- [Exercise details]:
The job is to find each line of the records below that includes the word "Муниципальный" and copy it.

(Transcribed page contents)
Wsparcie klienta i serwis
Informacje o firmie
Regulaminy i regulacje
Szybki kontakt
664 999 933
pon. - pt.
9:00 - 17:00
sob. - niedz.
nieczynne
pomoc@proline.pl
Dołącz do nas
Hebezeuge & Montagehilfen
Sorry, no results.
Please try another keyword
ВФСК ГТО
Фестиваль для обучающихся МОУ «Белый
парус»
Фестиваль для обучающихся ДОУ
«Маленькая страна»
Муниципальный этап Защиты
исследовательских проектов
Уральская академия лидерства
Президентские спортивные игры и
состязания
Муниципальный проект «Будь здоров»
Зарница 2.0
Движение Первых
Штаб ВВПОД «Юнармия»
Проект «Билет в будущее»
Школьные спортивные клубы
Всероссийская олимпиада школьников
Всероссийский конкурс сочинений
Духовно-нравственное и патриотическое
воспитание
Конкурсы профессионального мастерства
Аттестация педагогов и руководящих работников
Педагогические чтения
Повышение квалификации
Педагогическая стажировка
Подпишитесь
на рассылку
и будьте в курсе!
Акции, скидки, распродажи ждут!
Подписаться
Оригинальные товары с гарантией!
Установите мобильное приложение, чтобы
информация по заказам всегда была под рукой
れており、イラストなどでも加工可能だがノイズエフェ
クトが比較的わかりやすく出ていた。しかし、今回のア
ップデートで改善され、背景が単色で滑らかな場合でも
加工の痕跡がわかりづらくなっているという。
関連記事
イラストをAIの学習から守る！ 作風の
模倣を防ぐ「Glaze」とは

- [Output for this exercise]:
Муниципальный этап Защиты
Муниципальный проект «Будь здоров»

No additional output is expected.